The Senate has passed a comprehensive immigration bill thanks, in large part, to the efforts of Florida Sen. Marco Rubio.  Debate in Republican and conservative circles has already begun about whether Rubio helped or hurt his 2016 presidential prospects with the critical role he played in crafting the legislation and pushing it to passage.

We can argue it both ways. So we will. On Monday, we argued that Rubio ultimately helped himself in regards the 2016 presidential race. Today we make the case that he hurt himself. Which do you agree with?

There are three main reasons why Sen. Marco Rubio's decision to join the "Gang of 8"'s push for comprehensive immigration reform leave him in a worse position headed toward the 2016 presidential campaign: 1) Conservative criticism 2) Sen.
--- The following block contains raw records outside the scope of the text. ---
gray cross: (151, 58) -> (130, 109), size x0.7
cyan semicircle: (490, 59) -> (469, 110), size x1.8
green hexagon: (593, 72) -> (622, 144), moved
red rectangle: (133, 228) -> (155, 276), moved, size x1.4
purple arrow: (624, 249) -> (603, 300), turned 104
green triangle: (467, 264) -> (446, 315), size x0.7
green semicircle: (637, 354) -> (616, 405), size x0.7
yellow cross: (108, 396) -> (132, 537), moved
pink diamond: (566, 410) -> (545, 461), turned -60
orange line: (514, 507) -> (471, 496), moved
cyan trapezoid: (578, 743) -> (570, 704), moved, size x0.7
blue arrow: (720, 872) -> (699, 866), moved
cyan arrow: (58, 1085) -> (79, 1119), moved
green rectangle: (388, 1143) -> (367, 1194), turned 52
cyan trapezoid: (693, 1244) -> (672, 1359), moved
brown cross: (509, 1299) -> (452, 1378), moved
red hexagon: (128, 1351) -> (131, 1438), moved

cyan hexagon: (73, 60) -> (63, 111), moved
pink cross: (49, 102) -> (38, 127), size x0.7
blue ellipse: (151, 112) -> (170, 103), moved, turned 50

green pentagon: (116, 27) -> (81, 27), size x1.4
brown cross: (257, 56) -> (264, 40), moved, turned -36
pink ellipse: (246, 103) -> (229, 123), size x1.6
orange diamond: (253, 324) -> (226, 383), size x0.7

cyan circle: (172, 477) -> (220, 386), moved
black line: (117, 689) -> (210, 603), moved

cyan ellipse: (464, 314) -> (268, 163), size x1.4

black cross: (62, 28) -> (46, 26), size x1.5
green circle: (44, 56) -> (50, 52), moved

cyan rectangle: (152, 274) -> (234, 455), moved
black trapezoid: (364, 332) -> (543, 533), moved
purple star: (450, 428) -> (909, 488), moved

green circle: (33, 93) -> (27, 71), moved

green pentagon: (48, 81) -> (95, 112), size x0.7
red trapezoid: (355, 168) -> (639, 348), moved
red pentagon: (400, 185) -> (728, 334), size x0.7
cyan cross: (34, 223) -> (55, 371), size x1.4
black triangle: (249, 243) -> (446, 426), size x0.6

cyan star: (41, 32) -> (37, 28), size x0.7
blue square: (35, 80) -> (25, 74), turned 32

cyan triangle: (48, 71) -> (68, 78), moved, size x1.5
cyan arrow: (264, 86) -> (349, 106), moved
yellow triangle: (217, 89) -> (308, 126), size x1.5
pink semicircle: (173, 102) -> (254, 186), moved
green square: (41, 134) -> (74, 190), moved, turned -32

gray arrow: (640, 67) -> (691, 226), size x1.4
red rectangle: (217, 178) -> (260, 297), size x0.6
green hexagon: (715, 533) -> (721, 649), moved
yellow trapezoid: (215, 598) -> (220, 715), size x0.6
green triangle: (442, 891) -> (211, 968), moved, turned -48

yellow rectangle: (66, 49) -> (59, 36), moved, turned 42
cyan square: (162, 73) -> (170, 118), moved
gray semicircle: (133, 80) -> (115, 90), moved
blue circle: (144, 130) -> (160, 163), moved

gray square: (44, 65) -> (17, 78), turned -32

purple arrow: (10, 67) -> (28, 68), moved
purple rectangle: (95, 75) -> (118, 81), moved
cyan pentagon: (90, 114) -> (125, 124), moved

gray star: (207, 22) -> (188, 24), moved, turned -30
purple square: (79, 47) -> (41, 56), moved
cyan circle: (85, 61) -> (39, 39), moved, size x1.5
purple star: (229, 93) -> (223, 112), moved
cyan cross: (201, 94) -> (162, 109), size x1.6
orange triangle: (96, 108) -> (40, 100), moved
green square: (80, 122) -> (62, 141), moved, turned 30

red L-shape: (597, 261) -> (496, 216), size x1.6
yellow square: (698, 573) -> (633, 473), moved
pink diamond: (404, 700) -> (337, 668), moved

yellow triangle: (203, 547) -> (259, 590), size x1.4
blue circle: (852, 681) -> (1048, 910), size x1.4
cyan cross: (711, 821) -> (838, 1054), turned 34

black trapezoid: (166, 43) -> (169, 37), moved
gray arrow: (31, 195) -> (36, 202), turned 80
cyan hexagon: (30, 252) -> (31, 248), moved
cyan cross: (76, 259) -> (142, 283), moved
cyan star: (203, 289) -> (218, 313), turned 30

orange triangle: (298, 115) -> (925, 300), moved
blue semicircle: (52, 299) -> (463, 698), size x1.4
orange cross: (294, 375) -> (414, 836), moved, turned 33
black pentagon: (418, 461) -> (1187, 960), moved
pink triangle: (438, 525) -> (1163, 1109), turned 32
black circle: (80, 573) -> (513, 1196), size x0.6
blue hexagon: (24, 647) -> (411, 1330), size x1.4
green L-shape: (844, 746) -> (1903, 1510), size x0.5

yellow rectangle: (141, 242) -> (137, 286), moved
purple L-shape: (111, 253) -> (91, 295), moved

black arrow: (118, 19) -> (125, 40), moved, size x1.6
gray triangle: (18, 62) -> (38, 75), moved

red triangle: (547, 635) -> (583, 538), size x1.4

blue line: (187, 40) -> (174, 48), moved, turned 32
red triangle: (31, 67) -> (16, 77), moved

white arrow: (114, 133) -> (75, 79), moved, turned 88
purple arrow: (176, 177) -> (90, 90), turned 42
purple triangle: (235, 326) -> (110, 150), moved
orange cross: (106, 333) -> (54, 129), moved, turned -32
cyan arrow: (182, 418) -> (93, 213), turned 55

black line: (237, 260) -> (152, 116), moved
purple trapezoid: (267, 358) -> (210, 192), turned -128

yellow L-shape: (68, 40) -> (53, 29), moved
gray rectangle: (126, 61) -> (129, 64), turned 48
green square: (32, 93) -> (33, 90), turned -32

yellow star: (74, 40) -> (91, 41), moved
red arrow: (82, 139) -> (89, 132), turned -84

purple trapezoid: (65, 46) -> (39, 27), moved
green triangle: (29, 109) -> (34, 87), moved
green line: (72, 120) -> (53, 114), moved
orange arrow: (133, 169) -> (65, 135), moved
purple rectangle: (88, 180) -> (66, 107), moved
Rand Paul (R-Ky.) 3) and the increasing likelihood that the bill won't ever make it to the president's desk.

Let's take a look at each reason in more detail:

1. Conservative criticism: Rubio was the bill's chief conservative salesman for months. He did countless interviews with conservative commentators, ensured that the political right would not be strong-armed in the amendment process by liberal Democrats, and stood up to his most vocal critics.

Despite all that, he faced a lot of criticism from the political right, where a path to citizenship for illegal immigrants is viewed with skepticism -- to put it generously. What's more, immigration reform is not a winning argument among many of the conservative activists in Iowa and South Carolina that play an outsized role in the presidential nominating process.

A recent poll from The Washington Post and ABC News shows that Rubio has experienced an 11-point drop in “strongly favorable” ratings among Republicans, compared to last August. The poll shows Rubio's popularity among Democrats has ticked up. But it's not enough to be popular with general election votes if you don't first make it out of the primary.

2. Sen. Rand Paul (R-Ky.): Paul looks and sounds like someone gearing up for a presidential bid. (That's because he is.) He's traveling to the early states, courting young voters, and elevating his profile in Washington. He also opposed the immigration bill.

And that's a potential problem for Rubio. Paul now has a concrete issue on which he could get to the right of the Florida senator in the lead-up to the Iowa Caucuses. Paul called for tighter border security provisions, but was rebuffed by his Senate colleagues, prompting him to announce that he couldn't support the final measure. It's not difficult to envision the attack ads and debate talking points Paul and his allies could launch against Rubio on this front.

3. Immigration bill doesn't equal immigration law: There's no doubt the bill that passed the Senate was a major victory for immigration reform advocates. But the chances of getting a bill to the president's desk that the Gang of 8 would approve of (it would have to include a path to citizenship) aren't looking bright right now. And for Rubio, there is a difference between having a law to point to in the coming years as the fruits of his labor versus an effort that ultimately fell short. The former would bolster the case that Rubio is a problem-solver with results on his resume far more than the latter.

House Speaker John Boehner  has promised 1) that he won't simply take up the Senate bill and 2) nothing will come to a vote that doesn't have the support of the majority of his GOP Conference. Those conditions will make it awfully tough for the House to pass something the Democratic Senate and White House will sign off on.